Aim of the exercise: Go through the entries below and collect each line with the string "screenshot" in it.

Input material:

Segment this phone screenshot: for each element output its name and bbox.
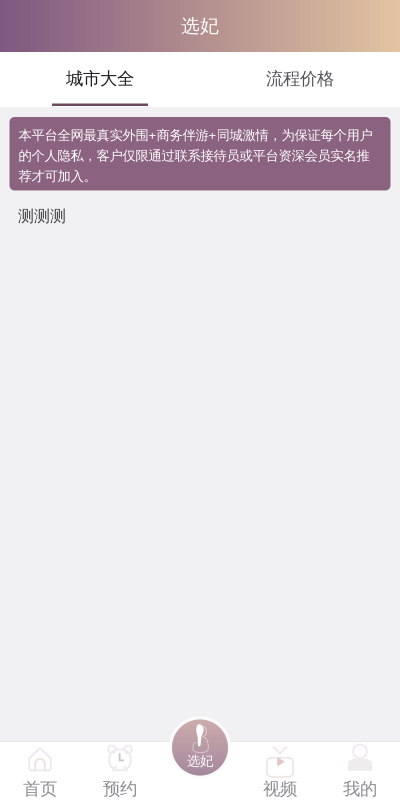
button[interactable]: 流程价格 (200, 52, 400, 107)
staticText: 视频 (263, 778, 297, 800)
button[interactable]: 我的 (320, 742, 400, 802)
button[interactable]: 预约 (80, 742, 160, 802)
staticText: 首页 (23, 778, 57, 800)
staticText: 城市大全 (66, 68, 134, 89)
button[interactable]: 视频 (240, 742, 320, 802)
staticText: 我的 (343, 778, 377, 800)
button[interactable]: 首页 (0, 742, 80, 802)
staticText: 选妃 (187, 753, 213, 769)
button[interactable]: 选妃 (169, 716, 231, 778)
button[interactable]: 城市大全 (0, 52, 200, 107)
staticText: 流程价格 (266, 68, 334, 89)
staticText: 测测测 (18, 206, 66, 226)
staticText: 选妃 (181, 14, 219, 37)
staticText: 本平台全网最真实外围+商务伴游+同城激情，为保证每个用户 的个人隐私，客户仅限通… (18, 126, 372, 184)
staticText: 预约 (103, 778, 137, 800)
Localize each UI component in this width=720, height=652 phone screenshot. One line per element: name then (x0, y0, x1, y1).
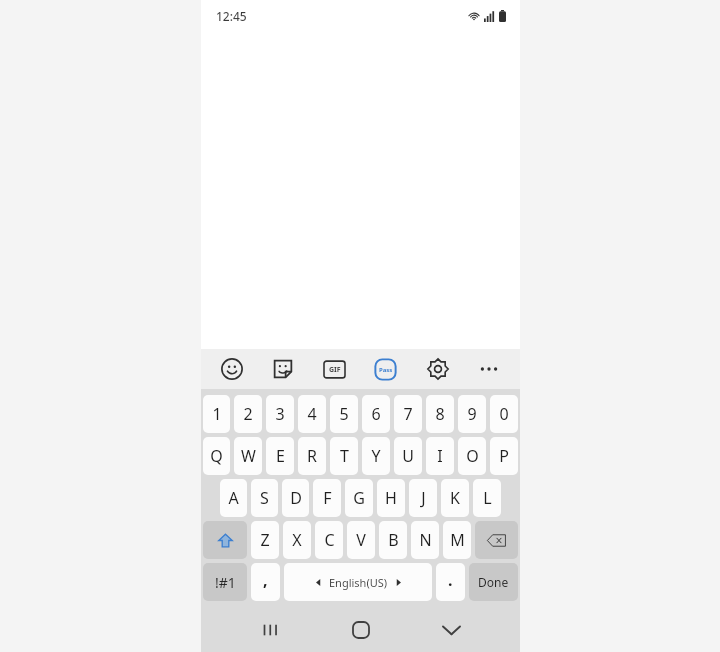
staticText: E (276, 445, 285, 467)
staticText: 4 (307, 403, 317, 425)
button[interactable]: More options (478, 358, 500, 380)
button[interactable]: , (251, 563, 280, 601)
staticText: X (292, 529, 302, 551)
staticText: GIF (329, 365, 341, 375)
button[interactable]: O (458, 437, 486, 475)
staticText: L (483, 487, 492, 509)
button[interactable]: 3 (266, 395, 294, 433)
button[interactable]: Space, English (US) (284, 563, 432, 601)
staticText: 5 (339, 403, 349, 425)
button[interactable]: R (298, 437, 326, 475)
button[interactable]: Y (362, 437, 390, 475)
button[interactable]: A (220, 479, 247, 517)
button[interactable]: . (436, 563, 465, 601)
button[interactable]: Backspace (475, 521, 518, 559)
button[interactable]: P (490, 437, 518, 475)
staticText: H (385, 487, 397, 509)
staticText: 7 (403, 403, 413, 425)
staticText: P (499, 445, 509, 467)
button[interactable]: !#1 (203, 563, 247, 601)
button[interactable]: F (313, 479, 341, 517)
staticText: B (388, 529, 399, 551)
button[interactable]: X (283, 521, 311, 559)
button[interactable]: Emoji (221, 358, 243, 380)
button[interactable]: K (441, 479, 469, 517)
staticText: N (419, 529, 432, 551)
staticText: I (437, 445, 443, 467)
staticText: . (448, 569, 453, 591)
button[interactable]: Z (251, 521, 279, 559)
staticText: J (421, 487, 426, 509)
button[interactable]: Stickers (272, 358, 294, 380)
staticText: G (353, 487, 365, 509)
button[interactable]: Home (339, 608, 383, 652)
staticText: O (466, 445, 479, 467)
staticText: M (450, 529, 465, 551)
staticText: 12:45 (216, 8, 247, 24)
button[interactable]: L (473, 479, 501, 517)
staticText: Done (478, 574, 509, 590)
staticText: S (260, 487, 269, 509)
button[interactable]: Samsung Pass (374, 358, 397, 381)
staticText: 3 (275, 403, 285, 425)
button[interactable]: T (330, 437, 358, 475)
staticText: T (340, 445, 349, 467)
button[interactable]: W (234, 437, 262, 475)
button[interactable]: 2 (234, 395, 262, 433)
staticText: Pass (379, 366, 393, 374)
staticText: V (356, 529, 366, 551)
button[interactable]: 0 (490, 395, 518, 433)
button[interactable]: GIF (324, 359, 345, 380)
staticText: K (450, 487, 460, 509)
staticText: 8 (435, 403, 445, 425)
button[interactable]: M (443, 521, 471, 559)
button[interactable]: Q (203, 437, 230, 475)
button[interactable]: S (251, 479, 278, 517)
staticText: W (241, 445, 256, 467)
button[interactable]: Hide keyboard (429, 608, 473, 652)
button[interactable]: 6 (362, 395, 390, 433)
button[interactable]: N (411, 521, 439, 559)
staticText: C (324, 529, 335, 551)
button[interactable]: C (315, 521, 343, 559)
button[interactable]: J (409, 479, 437, 517)
button[interactable]: 8 (426, 395, 454, 433)
staticText: 6 (371, 403, 381, 425)
button[interactable]: Settings (427, 358, 449, 380)
staticText: Z (260, 529, 270, 551)
staticText: Q (210, 445, 223, 467)
button[interactable]: 4 (298, 395, 326, 433)
button[interactable]: Shift (203, 521, 247, 559)
staticText: A (228, 487, 239, 509)
button[interactable]: D (282, 479, 309, 517)
staticText: 2 (243, 403, 253, 425)
button[interactable]: V (347, 521, 375, 559)
button[interactable]: H (377, 479, 405, 517)
button[interactable]: 7 (394, 395, 422, 433)
staticText: R (307, 445, 317, 467)
staticText: 1 (212, 403, 222, 425)
staticText: 0 (499, 403, 509, 425)
button[interactable]: G (345, 479, 373, 517)
button[interactable]: Recent apps (248, 608, 292, 652)
button[interactable]: U (394, 437, 422, 475)
staticText: !#1 (215, 573, 236, 592)
staticText: Y (371, 445, 381, 467)
staticText: U (402, 445, 414, 467)
button[interactable]: I (426, 437, 454, 475)
button[interactable]: 9 (458, 395, 486, 433)
staticText: , (263, 569, 268, 591)
button[interactable]: B (379, 521, 407, 559)
button[interactable]: Done (469, 563, 518, 601)
staticText: F (323, 487, 332, 509)
button[interactable]: 5 (330, 395, 358, 433)
staticText: D (290, 487, 302, 509)
button[interactable]: 1 (203, 395, 230, 433)
button[interactable]: E (266, 437, 294, 475)
staticText: English(US) (329, 575, 388, 590)
staticText: 9 (467, 403, 477, 425)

Written answer:
Segment this phone screenshot: for each element output its name and bbox.
Localize each UI component in this width=720, height=652 phone screenshot. One line per element: name then (x0, y0, x1, y1).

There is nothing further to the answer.